The IPCC Report from 1990 states:

“Emission resulting from human activities is substantially increasing the atmospheric concentration of the greenhouse gases: carbon dioxide, methane, chlorofluorocarbons (CFCs) and nitrous oxide. These increases will enhance the greenhouse effect, resulting on average in additional warming of the earth’s surface. The main greenhouse gas, water vapour, will increase in response to global warming and further enhance it”.

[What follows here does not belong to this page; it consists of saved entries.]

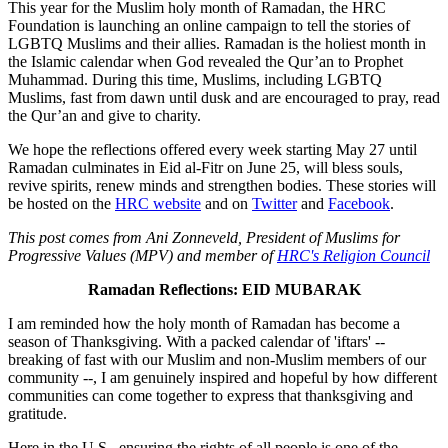
This year for the Muslim holy month of Ramadan, the HRC
Foundation is launching an online campaign to tell the stories of
LGBTQ Muslims and their allies. Ramadan is the holiest month in
the Islamic calendar when God revealed the Qur’an to Prophet
Muhammad. During this time, Muslims, including LGBTQ
Muslims, fast from dawn until dusk and are encouraged to pray, read
the Qur’an and give to charity.
We hope the reflections offered every week starting May 27 until
Ramadan culminates in Eid al-Fitr on June 25, will bless souls,
revive spirits, renew minds and strengthen bodies. These stories will
be hosted on the
HRC website
and on
Twitter
and
Facebook
.
This post comes from Ani Zonneveld, President of Muslims for
Progressive Values (MPV) and member of
HRC's Religion Council
Ramadan Reflections: EID MUBARAK
I am reminded how the holy month of Ramadan has become a
season of Thanksgiving. With a packed calendar of 'iftars' --
breaking of fast with our Muslim and non-Muslim members of our
community --, I am genuinely inspired and hopeful by how different
communities can come together to express that thanksgiving and
gratitude.
H​ere in the ​U.S., ensuring the rights of all people is one of the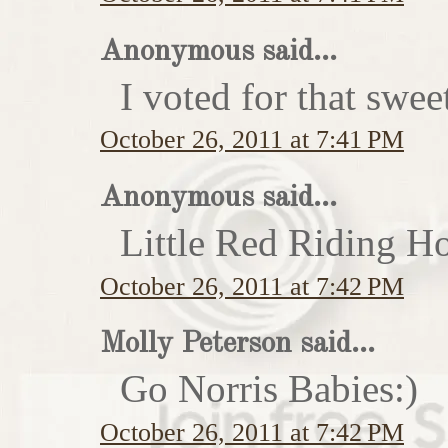
Anonymous said...
I voted for that swe
October 26, 2011 at 7:41 PM
Anonymous said...
Little Red Riding H
October 26, 2011 at 7:42 PM
Molly Peterson said...
Go Norris Babies:)
October 26, 2011 at 7:42 PM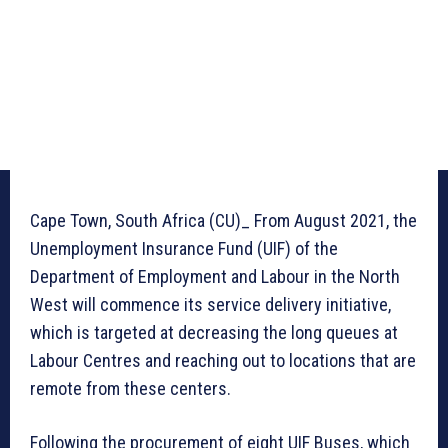
Cape Town, South Africa (CU)_ From August 2021, the
Unemployment Insurance Fund (UIF) of the
Department of Employment and Labour in the North
West will commence its service delivery initiative,
which is targeted at decreasing the long queues at
Labour Centres and reaching out to locations that are
remote from these centers.
Following the procurement of eight UIF Buses, which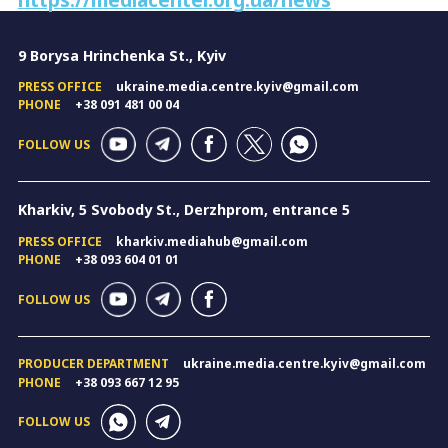
9 Borysa Hrinchenka St., Kyiv
PRESS OFFICE
ukraine.media.centre.kyiv@gmail.com
PHONE
+38 091 481 00 04
FOLLOW US
Kharkiv, 5 Svobody St., Derzhprom, entrance 5
PRESS OFFICE
kharkiv.mediahub@gmail.com
PHONE
+38 093 604 01 01
FOLLOW US
PRODUCER DEPARTMENT
ukraine.media.centre.kyiv@gmail.com
PHONE
+38 093 667 12 95
FOLLOW US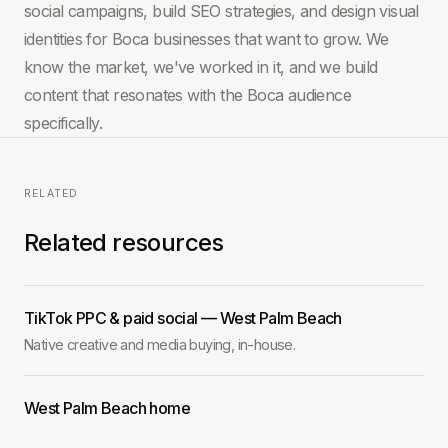
social campaigns, build SEO strategies, and design visual
identities for Boca businesses that want to grow. We
know the market, we've worked in it, and we build
content that resonates with the Boca audience
specifically.
RELATED
Related resources
TikTok PPC & paid social — West Palm Beach
Native creative and media buying, in-house.
West Palm Beach home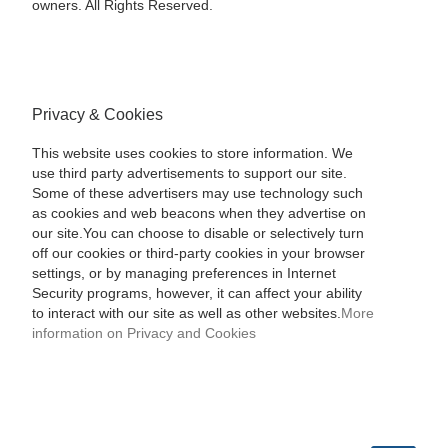
owners. All Rights Reserved.
Privacy & Cookies
This website uses cookies to store information. We
use third party advertisements to support our site.
Some of these advertisers may use technology such
as cookies and web beacons when they advertise on
our site.You can choose to disable or selectively turn
off our cookies or third-party cookies in your browser
settings, or by managing preferences in Internet
Security programs, however, it can affect your ability
to interact with our site as well as other websites.
More
information on Privacy and Cookies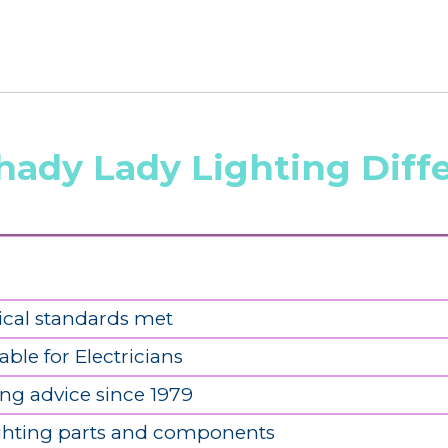
hady Lady Lighting Diff
ical standards met
able for Electricians
ing advice since 1979
ighting parts and components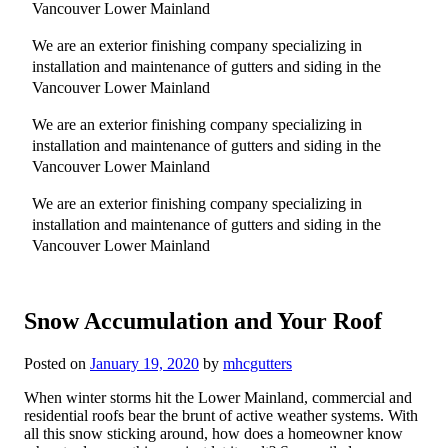
Vancouver Lower Mainland
We are an exterior finishing company specializing in
installation and maintenance of gutters and siding in the
Vancouver Lower Mainland
We are an exterior finishing company specializing in
installation and maintenance of gutters and siding in the
Vancouver Lower Mainland
We are an exterior finishing company specializing in
installation and maintenance of gutters and siding in the
Vancouver Lower Mainland
Snow Accumulation and Your Roof
Posted on
January 19, 2020
by
mhcgutters
When winter storms hit the Lower Mainland, commercial and
residential roofs bear the brunt of active weather systems. With
all this snow sticking around, how does a homeowner know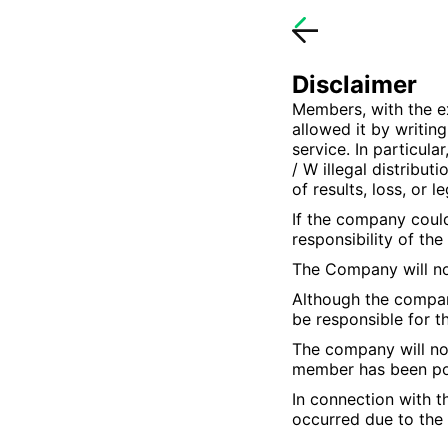
Disclaimer
Members, with the e
allowed it by writing
service. In particula
/ W illegal distribu
of results, loss, or 
If the company could
responsibility of th
The Company will not
Although the compan
be responsible for 
The company will not
member has been pos
In connection with t
occurred due to the 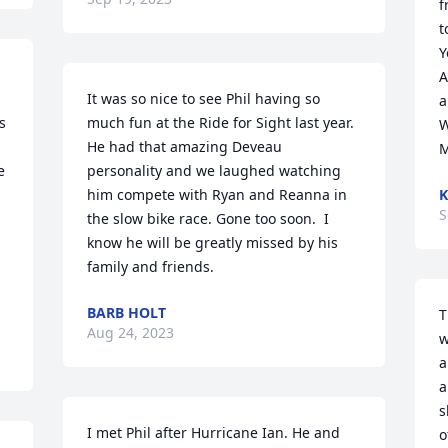
f
t
Y
A
It was so nice to see Phil having so 
a
 
much fun at the Ride for Sight last year.  
W
He had that amazing Deveau 
 
personality and we laughed watching 
him compete with Ryan and Reanna in 
K
S
the slow bike race. Gone too soon.  I 
know he will be greatly missed by his 
family and friends.
BARB HOLT
T
Aug 24, 2023
w
a
a
s
I met Phil after Hurricane Ian. He and 
o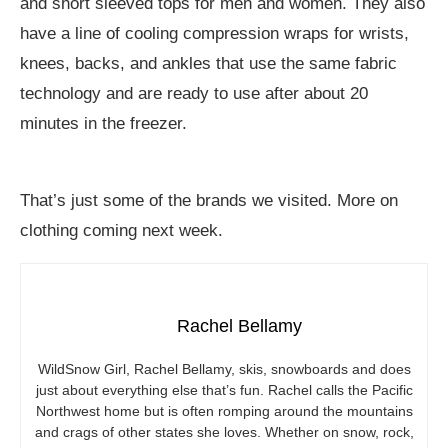
and short sleeved tops for men and women. They also
have a line of cooling compression wraps for wrists,
knees, backs, and ankles that use the same fabric
technology and are ready to use after about 20
minutes in the freezer.
That’s just some of the brands we visited. More on
clothing coming next week.
Rachel Bellamy
WildSnow Girl, Rachel Bellamy, skis, snowboards and does
just about everything else that’s fun. Rachel calls the Pacific
Northwest home but is often romping around the mountains
and crags of other states she loves. Whether on snow, rock,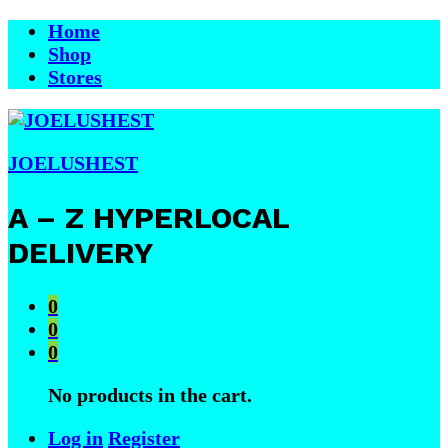
Home
Shop
Stores
JOELUSHEST
A – Z HYPERLOCAL
DELIVERY
0
0
0
No products in the cart.
Log in
Register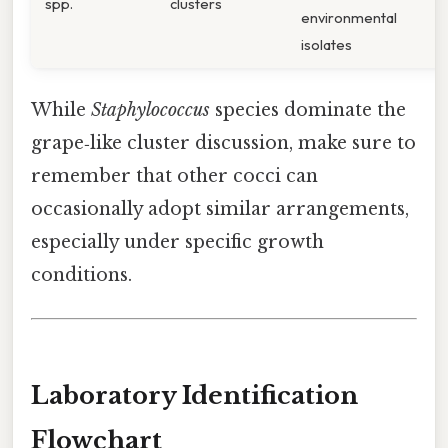
spp.
clusters
environmental
isolates
While
Staphylococcus
species dominate the
grape‑like cluster discussion, make sure to
remember that other cocci can
occasionally adopt similar arrangements,
especially under specific growth
conditions.
Laboratory Identification
Flowchart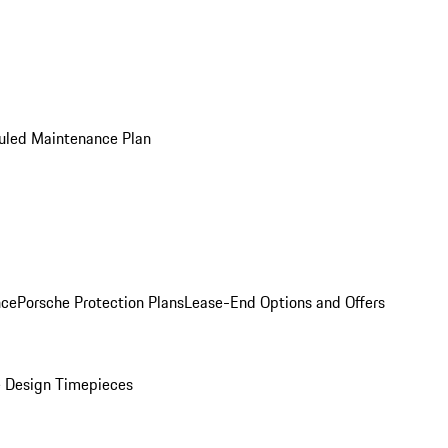
uled Maintenance Plan
nce
Porsche Protection Plans
Lease-End Options and Offers
 Design Timepieces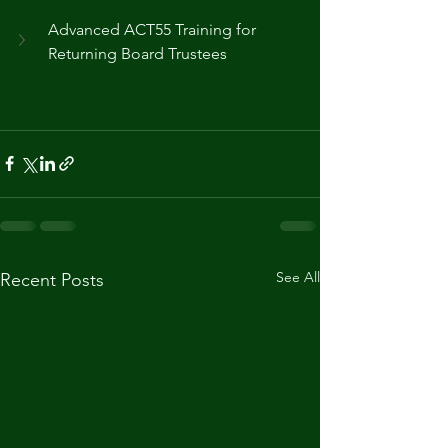
Advanced ACT55 Training for 
Returning Board Trustees
See All
Recent Posts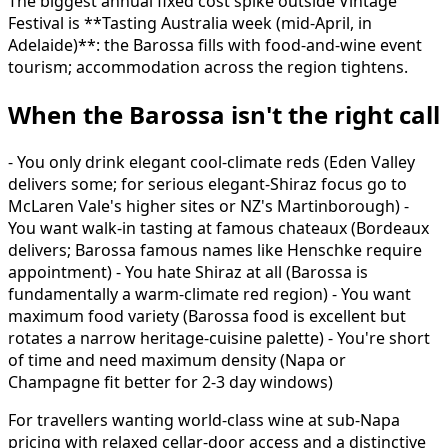
The biggest annual fixed cost spike outside Vintage
Festival is **Tasting Australia week (mid-April, in
Adelaide)**: the Barossa fills with food-and-wine event
tourism; accommodation across the region tightens.
When the Barossa isn't the right call
- You only drink elegant cool-climate reds (Eden Valley
delivers some; for serious elegant-Shiraz focus go to
McLaren Vale's higher sites or NZ's Martinborough) -
You want walk-in tasting at famous chateaux (Bordeaux
delivers; Barossa famous names like Henschke require
appointment) - You hate Shiraz at all (Barossa is
fundamentally a warm-climate red region) - You want
maximum food variety (Barossa food is excellent but
rotates a narrow heritage-cuisine palette) - You're short
of time and need maximum density (Napa or
Champagne fit better for 2-3 day windows)
For travellers wanting world-class wine at sub-Napa
pricing with relaxed cellar-door access and a distinctive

Not everybody agrees with IPCC and its “consensus” thesis. While most of the scientists and climatologists support it, there are also voices which contradict the conclusions of IPCC. The most important document in this regard is the “Oregon Petition” of 1998, signed by 17,000 scientists who were protesting against the Kyoto Agreement. The petition requested the acknowledgement of the following statement:

There is no convincing scientific evidence that human release of carbon dioxide, methane, or other greenhouse gases is causing or will, in the foreseeable future, cause catastrophic heating of the Earth's atmosphere and disruption of the Earth's climate. Moreover, there is substantial scientific evidence that increases in atmospheric carbon dioxide produce many beneficial effects upon the natural plant and animal environments of the Earth”.

Neither the IPCC nor the Oregon Petition’s claims are satisfactory enough. They don’t reflect a correct assessment and analysis of the Earth’s climate during the last 150 years.